Consumption of complement components, C3 and C4, and concomitant induction of pro-inflammatory chemokines and cytokines after the second dose of AAV (A–C) Plasma from mdx mice was evaluated by ELISA for levels of complement C3 (n = 9 females), C4 (n = 9 females), and C5b9 (n = 9 females). C3 levels for males (n = 9) and females (n = 9) are shown in Figure S3A. The key indicates the vector that was dosed and the black line represents AAV9-treated groups combined by time point, which was used for multiple comparison statistical analysis. Error bars for all graphs represent standard deviation. Symbols above time points are used to represent statistical significance, in which p < 0.05, for time points compared with (†) Post-2 (5 h). The data and levels of statistical significance between time point comparisons are available in Tables S3 and S4. (D) Levels of immunomodulatory analytes: IP-10 (CXCL10), MIP-1β (CCL4), MCP-1 (CCL2), and TNF-α as measured by Luminex ProcartaPlex, n = 9 males and n = 9 females. Symbols above time points are used to represent statistical significance, in which p < 0.05, for time points compared with (#) Pre, (☨) Post-1 (5 h), and (†) Post-2 (5 h). The data and levels of statistical significance between time point comparisons are available in Tables S5 and S6.

Figure 3

Unbiased characterization via scRNA-seq analysis to identify cell types responding to AAV in peripheral blood mononuclear cells (PBMCs) (A) Monocyte subcluster UMAP shows heterogeneous sub-populations present in AAV9 double-dosed mice. (B) Monocyte subcluster UMAP, color coded by time point before and after AAV dosing. Pre (blue), Post-1 (pink) and Post-2 (green). (C) Dot plot of top differentially expressed genes among monocyte sub-populations. Color is scaled by average expression and the dot size is proportional to the percent of cells expressing the respective gene. (D) Bar graph shows the percentage of monocyte sub-populations by time point.
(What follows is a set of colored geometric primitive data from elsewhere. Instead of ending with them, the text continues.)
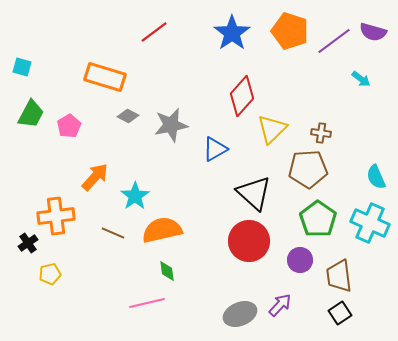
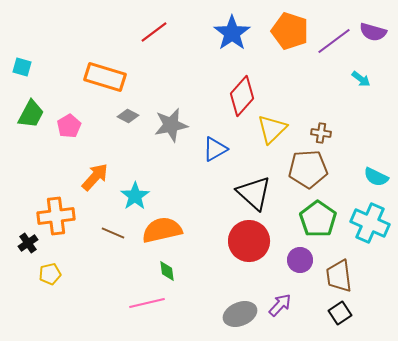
cyan semicircle: rotated 40 degrees counterclockwise
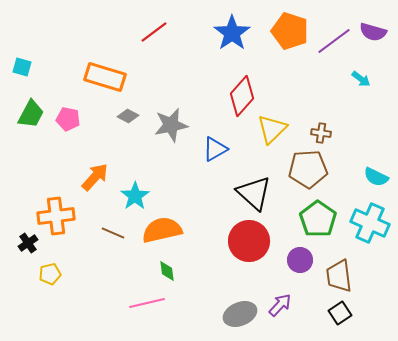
pink pentagon: moved 1 px left, 7 px up; rotated 30 degrees counterclockwise
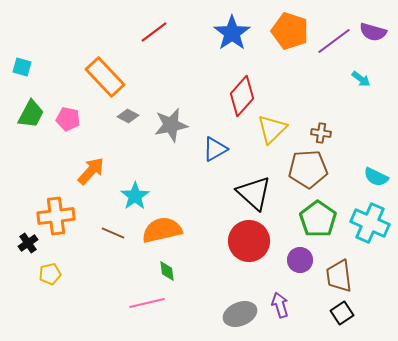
orange rectangle: rotated 30 degrees clockwise
orange arrow: moved 4 px left, 6 px up
purple arrow: rotated 60 degrees counterclockwise
black square: moved 2 px right
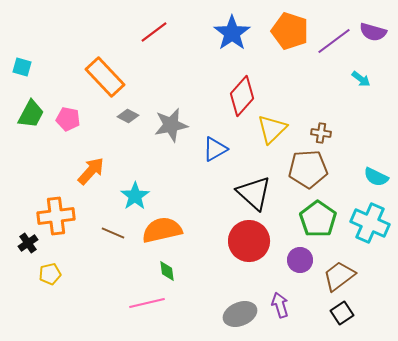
brown trapezoid: rotated 60 degrees clockwise
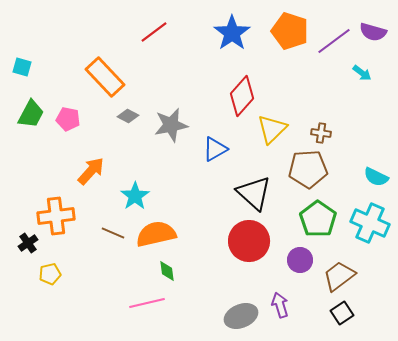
cyan arrow: moved 1 px right, 6 px up
orange semicircle: moved 6 px left, 4 px down
gray ellipse: moved 1 px right, 2 px down
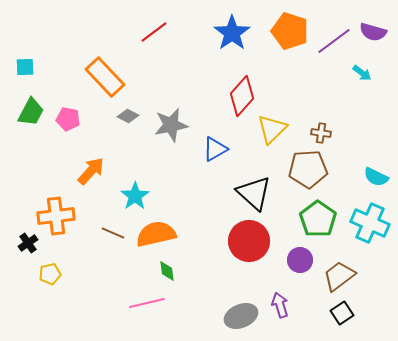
cyan square: moved 3 px right; rotated 18 degrees counterclockwise
green trapezoid: moved 2 px up
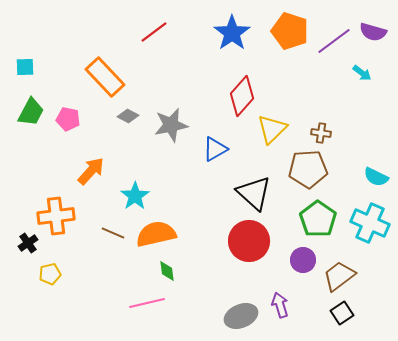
purple circle: moved 3 px right
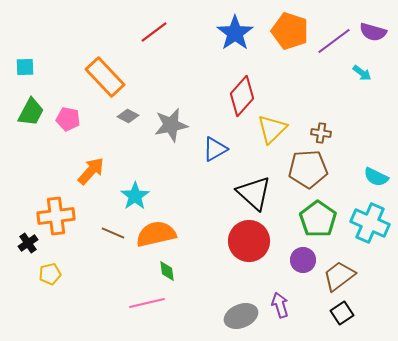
blue star: moved 3 px right
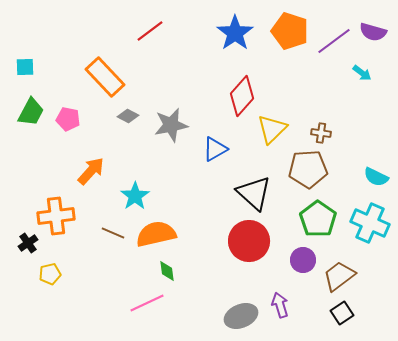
red line: moved 4 px left, 1 px up
pink line: rotated 12 degrees counterclockwise
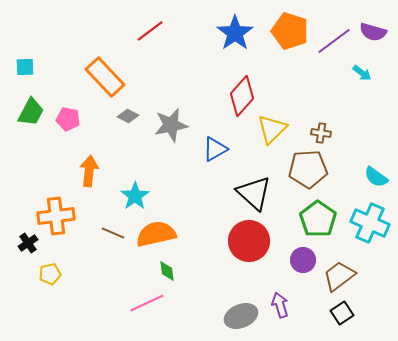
orange arrow: moved 2 px left; rotated 36 degrees counterclockwise
cyan semicircle: rotated 10 degrees clockwise
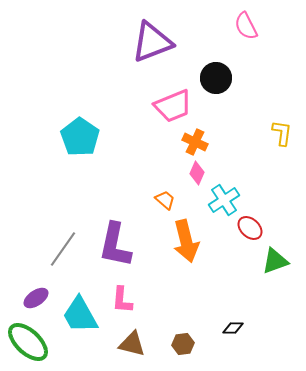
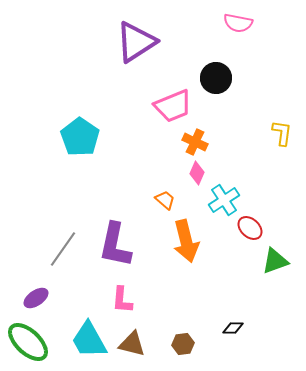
pink semicircle: moved 8 px left, 3 px up; rotated 52 degrees counterclockwise
purple triangle: moved 16 px left; rotated 12 degrees counterclockwise
cyan trapezoid: moved 9 px right, 25 px down
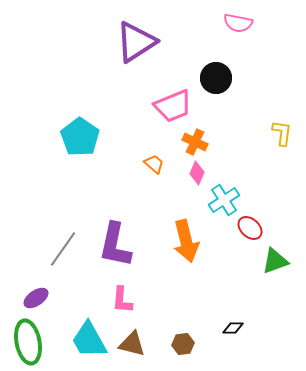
orange trapezoid: moved 11 px left, 36 px up
green ellipse: rotated 36 degrees clockwise
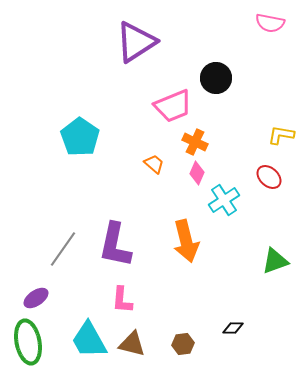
pink semicircle: moved 32 px right
yellow L-shape: moved 1 px left, 2 px down; rotated 88 degrees counterclockwise
red ellipse: moved 19 px right, 51 px up
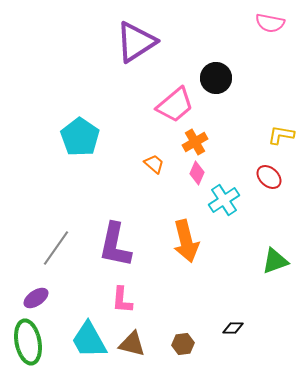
pink trapezoid: moved 2 px right, 1 px up; rotated 18 degrees counterclockwise
orange cross: rotated 35 degrees clockwise
gray line: moved 7 px left, 1 px up
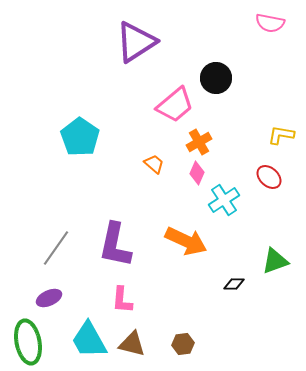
orange cross: moved 4 px right
orange arrow: rotated 51 degrees counterclockwise
purple ellipse: moved 13 px right; rotated 10 degrees clockwise
black diamond: moved 1 px right, 44 px up
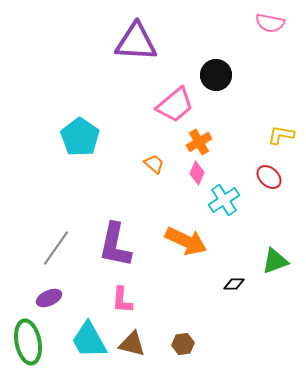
purple triangle: rotated 36 degrees clockwise
black circle: moved 3 px up
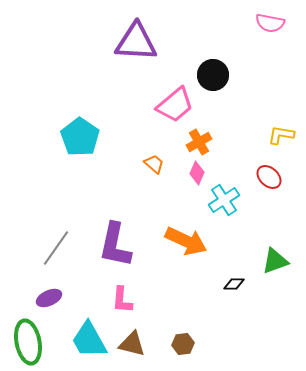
black circle: moved 3 px left
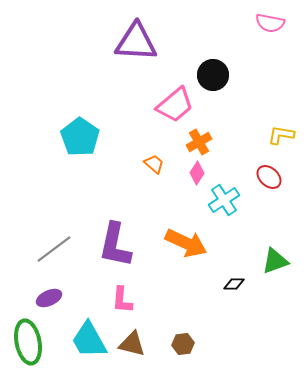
pink diamond: rotated 10 degrees clockwise
orange arrow: moved 2 px down
gray line: moved 2 px left, 1 px down; rotated 18 degrees clockwise
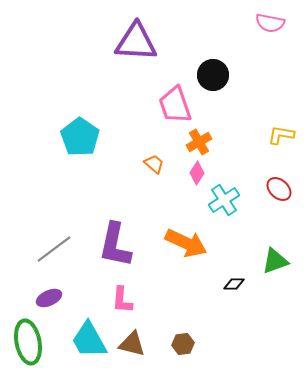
pink trapezoid: rotated 111 degrees clockwise
red ellipse: moved 10 px right, 12 px down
Pre (blue), Post-1 (pink) and Post-2 (green).

Figure 4

Monocyte sub-populations demonstrate activation and induction of pro-inflammatory chemokine and cytokine genes after the second, not the first, systemic administration of AAV9 (A) Stacked violin plot shows expression of FcγRs and complement receptor genes present in activated non-classical, classical, and Clec4d⁺Clec4e⁺ monocyte populations. (B) Stacked violin plot shows the expression of significantly differentially expressed pro-inflammatory cytokine and chemokine genes upregulated Post-2 (2 weeks). (C and D) Volcano plots of classical, non-classical, and Clec4d⁺Clec4e⁺ monocytes showing differentially expressed genes between Post-2 (2 weeks) and Pre (C) and Post-1 (2 weeks) and Pre (D). Significantly up- and down-regulated genes contain a Log₂(Fold Change) > 0.5 or Log₂(Fold Change) < 0.5 and -Log₁₀(p value) > 2.0.

Figure 5

Gene sent enrichment analysis of Clec4d⁺Clec4e⁺ monocytes reveal inflammatory response pathways enriched after AAV re-administration (A) Differential gene expression analysis between Post-2 and Pre time points and gene set enrichment analysis (GSEA) identified inflammatory response pathways including cytokine signaling, TLR signaling, and NF-κB signaling. Table of GSEA pathways and associated genes are listed in Table S7. (B) Differential gene expression analysis between Post-2 and Post-1 time points and GSEA similarly identified inflammatory response pathways enriched after AAV re-administration compared with the first administration. Table of GSEA pathways and associated genes are listed in Table S8.